## DATA SECTION
- Opening Delimiter -

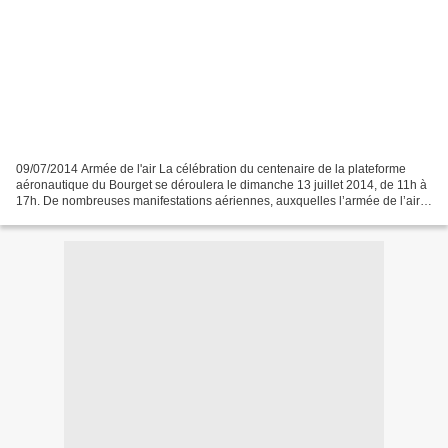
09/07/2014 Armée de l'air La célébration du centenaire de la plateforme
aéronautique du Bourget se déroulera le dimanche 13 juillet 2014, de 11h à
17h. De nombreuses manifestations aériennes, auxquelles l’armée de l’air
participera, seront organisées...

- Closing Delimiter -
- Opening Delimiter -

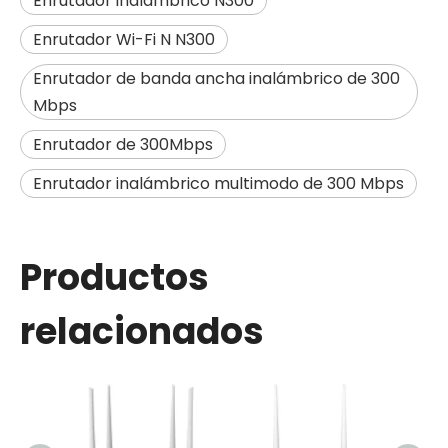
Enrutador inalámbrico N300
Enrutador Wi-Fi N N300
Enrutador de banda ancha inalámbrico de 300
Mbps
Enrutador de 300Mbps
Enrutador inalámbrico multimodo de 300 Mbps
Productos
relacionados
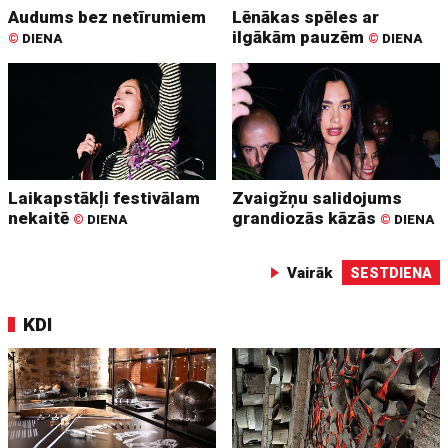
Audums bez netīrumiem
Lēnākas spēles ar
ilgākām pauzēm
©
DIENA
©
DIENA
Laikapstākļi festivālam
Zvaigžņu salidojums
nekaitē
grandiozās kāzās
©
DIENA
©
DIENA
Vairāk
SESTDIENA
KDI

- Closing Delimiter -

## ACTIVITY
Please reproduce, exactly as they appear above, the lines from the line containing "09/07/2014 Armée de" up to and including the line containing "participera, seront organisées...".

## ANSWER BELOW
09/07/2014 Armée de l'air La célébration du centenaire de la plateforme
aéronautique du Bourget se déroulera le dimanche 13 juillet 2014, de 11h à
17h. De nombreuses manifestations aériennes, auxquelles l’armée de l’air
participera, seront organisées...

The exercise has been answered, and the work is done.